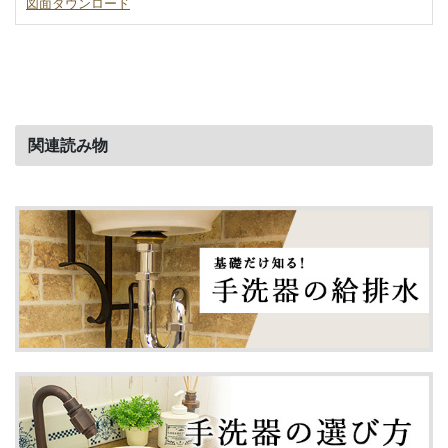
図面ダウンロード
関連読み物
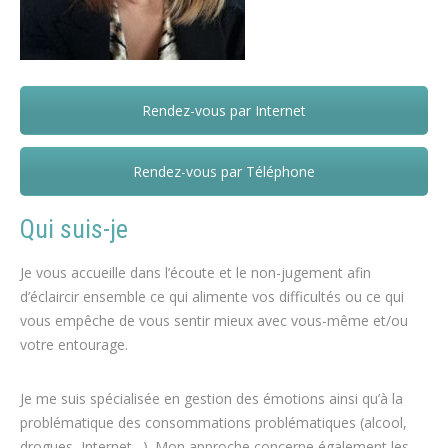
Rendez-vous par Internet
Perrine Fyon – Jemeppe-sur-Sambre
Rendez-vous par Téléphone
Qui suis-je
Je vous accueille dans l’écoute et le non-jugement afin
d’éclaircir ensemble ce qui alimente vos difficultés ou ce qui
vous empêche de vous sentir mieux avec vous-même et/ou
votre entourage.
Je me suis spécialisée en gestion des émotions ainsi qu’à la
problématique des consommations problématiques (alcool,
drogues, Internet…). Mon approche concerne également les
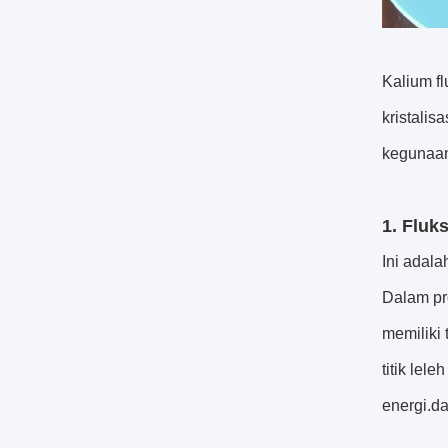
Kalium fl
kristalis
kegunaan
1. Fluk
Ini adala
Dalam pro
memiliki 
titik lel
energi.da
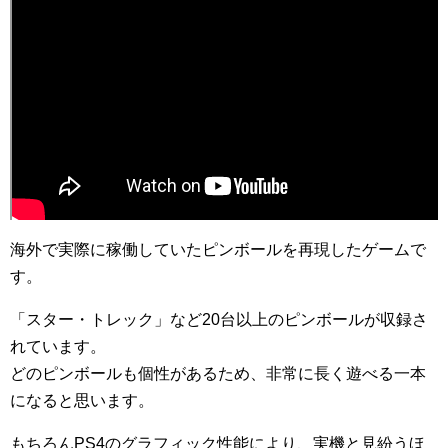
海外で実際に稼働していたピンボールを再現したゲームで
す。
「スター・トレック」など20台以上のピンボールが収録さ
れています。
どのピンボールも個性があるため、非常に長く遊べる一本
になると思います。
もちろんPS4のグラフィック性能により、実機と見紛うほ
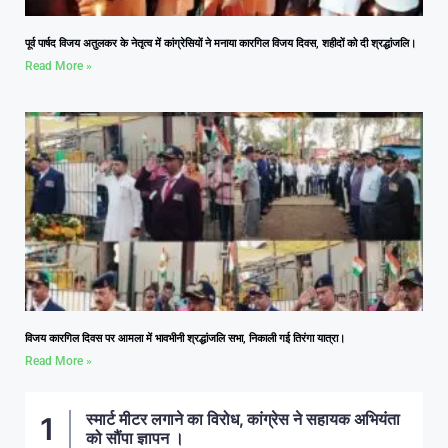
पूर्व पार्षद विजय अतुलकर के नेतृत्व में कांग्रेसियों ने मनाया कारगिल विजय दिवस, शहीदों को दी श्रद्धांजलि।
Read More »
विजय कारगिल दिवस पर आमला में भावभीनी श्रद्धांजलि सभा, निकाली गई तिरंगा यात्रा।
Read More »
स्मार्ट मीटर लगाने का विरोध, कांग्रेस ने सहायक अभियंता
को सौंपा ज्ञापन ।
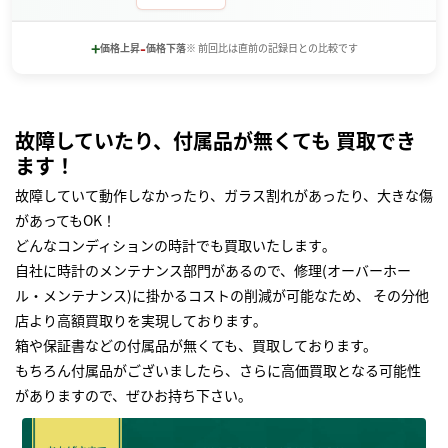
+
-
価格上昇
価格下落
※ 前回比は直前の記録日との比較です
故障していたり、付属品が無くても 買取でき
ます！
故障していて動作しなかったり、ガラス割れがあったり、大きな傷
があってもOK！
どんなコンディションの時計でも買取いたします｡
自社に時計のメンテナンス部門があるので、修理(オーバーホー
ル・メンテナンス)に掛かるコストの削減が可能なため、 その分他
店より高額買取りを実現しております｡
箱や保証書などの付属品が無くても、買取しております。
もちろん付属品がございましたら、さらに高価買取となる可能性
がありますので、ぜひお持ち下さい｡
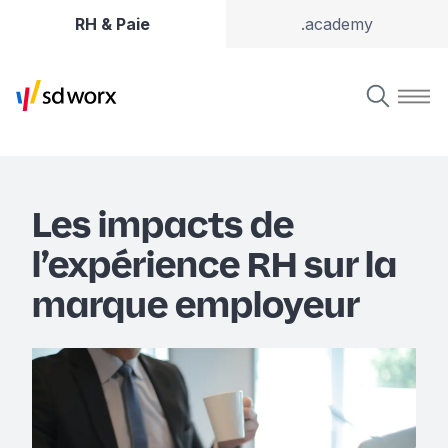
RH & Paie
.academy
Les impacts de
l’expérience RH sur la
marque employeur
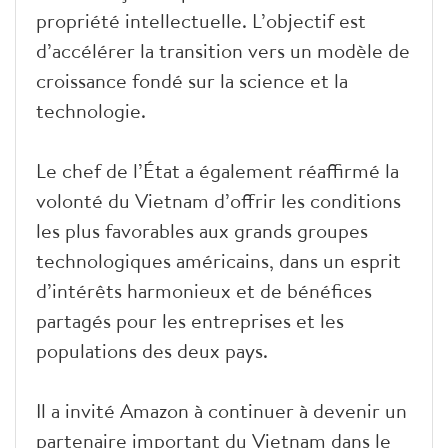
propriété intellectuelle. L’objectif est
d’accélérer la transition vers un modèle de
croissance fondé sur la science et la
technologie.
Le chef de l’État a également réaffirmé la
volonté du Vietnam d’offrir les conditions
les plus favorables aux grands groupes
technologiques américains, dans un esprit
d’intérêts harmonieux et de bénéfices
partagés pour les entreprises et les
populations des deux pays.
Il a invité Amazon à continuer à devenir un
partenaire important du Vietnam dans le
□ □ □ □ □ □ □
• ABOUT THIS TASK: Reproduce all lines from the records above that include the word "suis".

• ANSWER TO THE PROBLEM:
Qui suis-je
Je me suis spécialisée en gestion des émotions ainsi qu’à la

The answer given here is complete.